Collected data:
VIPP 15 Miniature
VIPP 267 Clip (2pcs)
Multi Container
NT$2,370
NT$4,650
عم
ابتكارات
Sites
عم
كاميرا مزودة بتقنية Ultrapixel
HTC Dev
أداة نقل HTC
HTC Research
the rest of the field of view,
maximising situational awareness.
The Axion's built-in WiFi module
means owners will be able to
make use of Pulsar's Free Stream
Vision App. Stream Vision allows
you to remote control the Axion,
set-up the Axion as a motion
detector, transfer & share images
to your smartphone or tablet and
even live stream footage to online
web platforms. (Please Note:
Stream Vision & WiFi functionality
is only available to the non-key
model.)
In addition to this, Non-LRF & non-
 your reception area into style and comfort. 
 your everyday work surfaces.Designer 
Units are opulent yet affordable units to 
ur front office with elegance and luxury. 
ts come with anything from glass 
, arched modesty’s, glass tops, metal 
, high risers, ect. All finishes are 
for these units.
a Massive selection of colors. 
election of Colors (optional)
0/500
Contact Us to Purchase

* * *

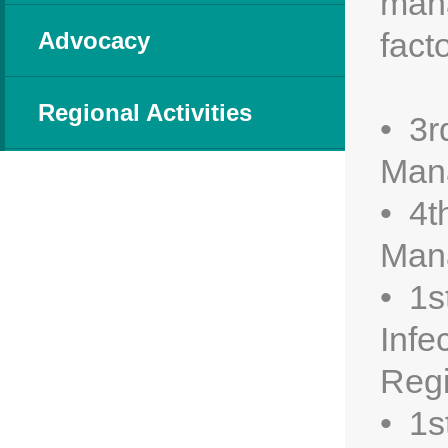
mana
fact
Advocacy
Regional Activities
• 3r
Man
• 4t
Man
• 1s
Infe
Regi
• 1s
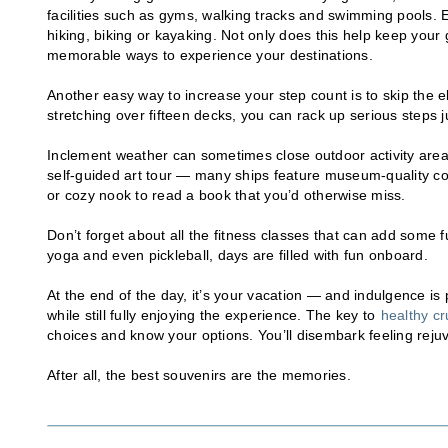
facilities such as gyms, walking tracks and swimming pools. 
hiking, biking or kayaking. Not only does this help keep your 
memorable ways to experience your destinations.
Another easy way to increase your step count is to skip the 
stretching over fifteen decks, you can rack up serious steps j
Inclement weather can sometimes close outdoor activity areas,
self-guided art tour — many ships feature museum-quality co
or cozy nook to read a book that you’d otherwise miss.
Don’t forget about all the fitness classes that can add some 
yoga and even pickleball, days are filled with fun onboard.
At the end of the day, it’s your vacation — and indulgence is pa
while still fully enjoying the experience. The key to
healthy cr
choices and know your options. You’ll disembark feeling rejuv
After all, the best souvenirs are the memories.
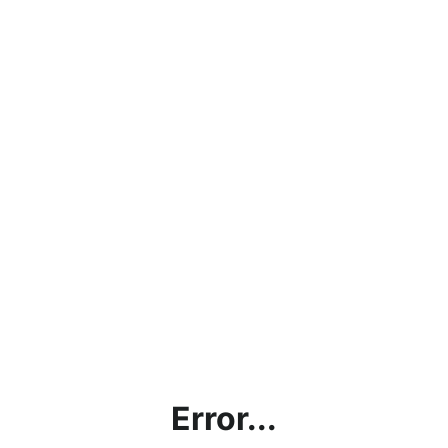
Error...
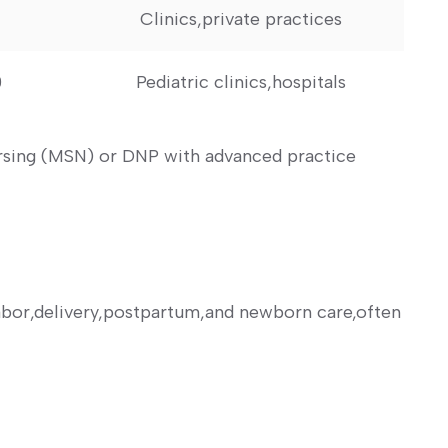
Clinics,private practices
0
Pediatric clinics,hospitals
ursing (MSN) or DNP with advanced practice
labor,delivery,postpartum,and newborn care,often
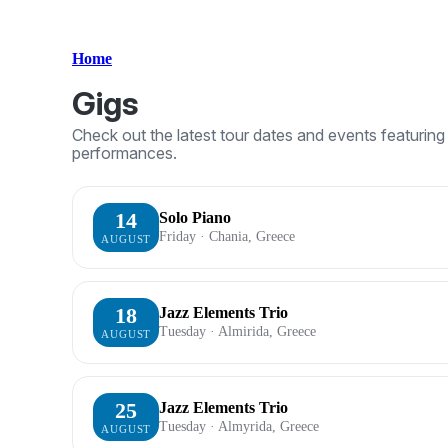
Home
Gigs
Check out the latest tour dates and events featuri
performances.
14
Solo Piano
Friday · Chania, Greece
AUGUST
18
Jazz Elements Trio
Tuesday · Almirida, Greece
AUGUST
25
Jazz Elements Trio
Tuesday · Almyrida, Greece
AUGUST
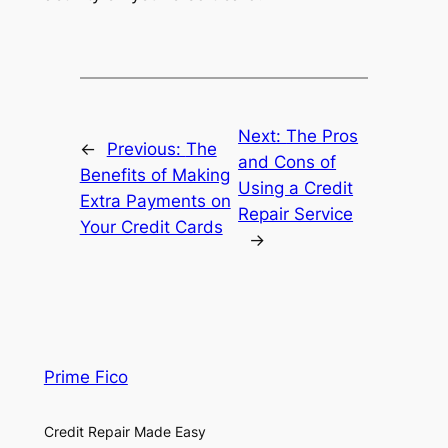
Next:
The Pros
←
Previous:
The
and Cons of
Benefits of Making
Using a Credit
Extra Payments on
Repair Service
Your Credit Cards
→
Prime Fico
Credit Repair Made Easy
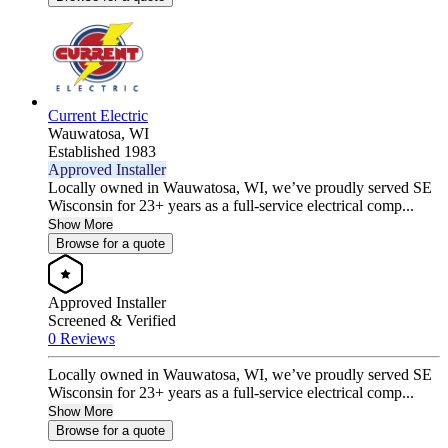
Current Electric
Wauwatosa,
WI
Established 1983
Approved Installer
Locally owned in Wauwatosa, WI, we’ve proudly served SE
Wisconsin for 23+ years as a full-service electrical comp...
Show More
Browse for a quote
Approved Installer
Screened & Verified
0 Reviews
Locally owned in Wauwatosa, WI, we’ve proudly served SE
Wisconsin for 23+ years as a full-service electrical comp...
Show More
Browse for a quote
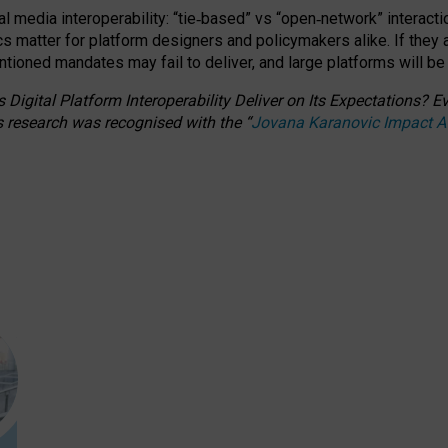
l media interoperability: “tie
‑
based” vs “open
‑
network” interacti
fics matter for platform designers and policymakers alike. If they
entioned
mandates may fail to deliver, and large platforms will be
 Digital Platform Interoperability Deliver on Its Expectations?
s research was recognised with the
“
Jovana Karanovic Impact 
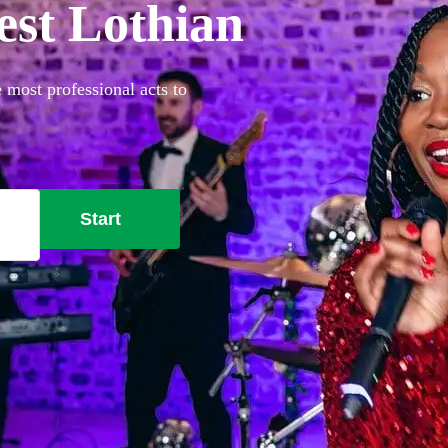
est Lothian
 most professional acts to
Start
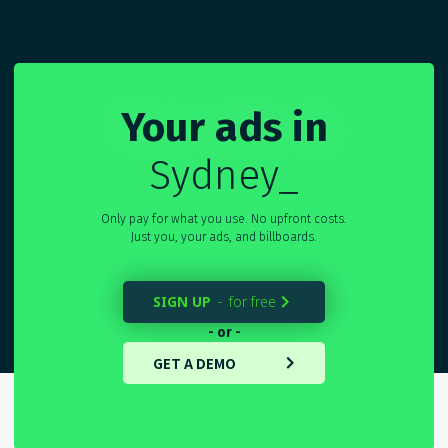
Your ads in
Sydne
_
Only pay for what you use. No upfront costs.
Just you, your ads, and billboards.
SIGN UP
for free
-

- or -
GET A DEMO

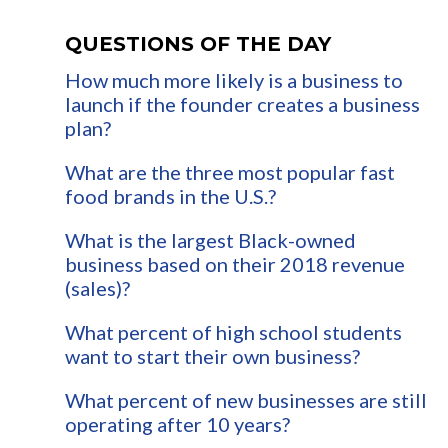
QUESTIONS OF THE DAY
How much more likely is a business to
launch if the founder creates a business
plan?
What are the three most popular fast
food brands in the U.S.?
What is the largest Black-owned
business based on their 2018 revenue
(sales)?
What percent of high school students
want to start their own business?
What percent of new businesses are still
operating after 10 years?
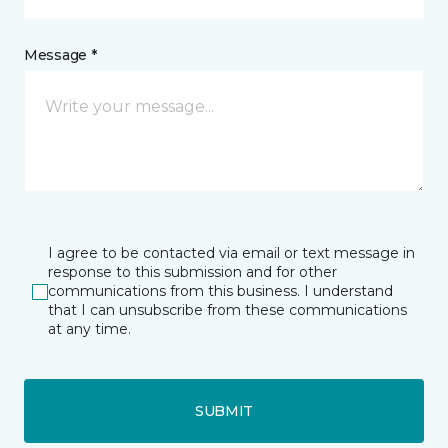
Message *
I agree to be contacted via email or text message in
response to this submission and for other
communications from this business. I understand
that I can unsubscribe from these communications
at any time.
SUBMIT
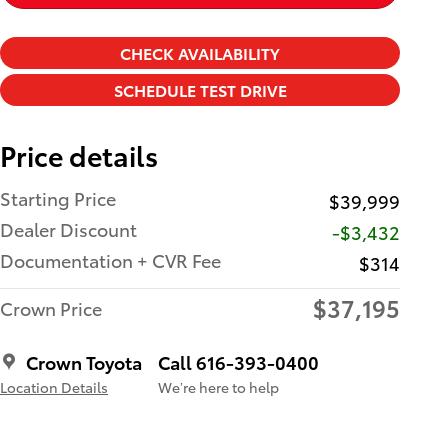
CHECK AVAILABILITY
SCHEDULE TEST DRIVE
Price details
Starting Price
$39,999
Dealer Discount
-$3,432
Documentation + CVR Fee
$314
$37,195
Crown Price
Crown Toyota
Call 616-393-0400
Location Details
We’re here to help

...

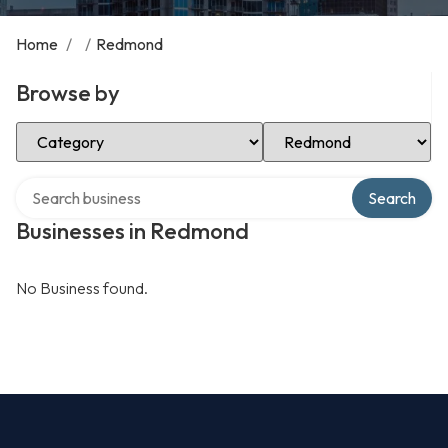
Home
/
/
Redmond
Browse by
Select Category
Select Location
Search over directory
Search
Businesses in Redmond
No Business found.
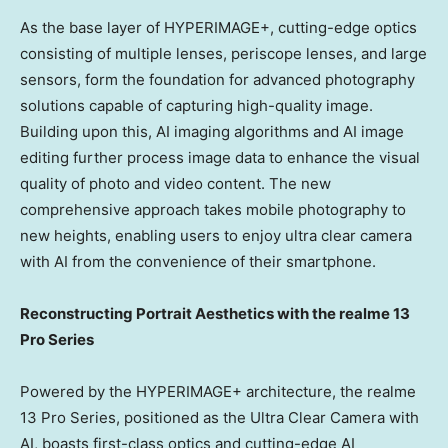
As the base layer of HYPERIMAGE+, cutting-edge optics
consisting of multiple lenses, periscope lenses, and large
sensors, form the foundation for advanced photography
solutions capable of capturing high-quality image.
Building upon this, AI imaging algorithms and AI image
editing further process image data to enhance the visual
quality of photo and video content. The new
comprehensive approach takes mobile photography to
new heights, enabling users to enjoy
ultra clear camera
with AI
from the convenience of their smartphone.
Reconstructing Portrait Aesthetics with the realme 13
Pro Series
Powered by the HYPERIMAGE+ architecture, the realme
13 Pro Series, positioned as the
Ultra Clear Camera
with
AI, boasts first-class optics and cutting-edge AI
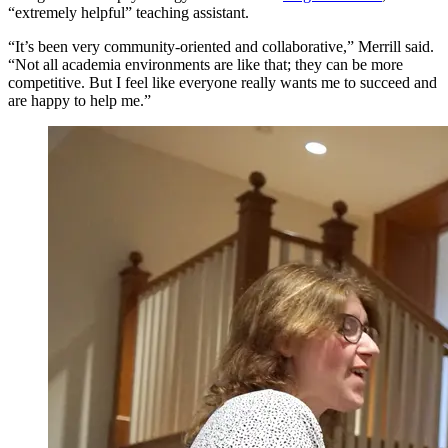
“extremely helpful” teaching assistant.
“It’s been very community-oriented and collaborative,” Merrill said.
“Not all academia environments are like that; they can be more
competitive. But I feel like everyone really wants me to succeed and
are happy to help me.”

EXERCISE GOAL: Could you filter the entries above for lines holding the string "optics" and copy them?

SOLUTION TO THE EXERCISE:
As the base layer of HYPERIMAGE+, cutting-edge optics
AI, boasts first-class optics and cutting-edge AI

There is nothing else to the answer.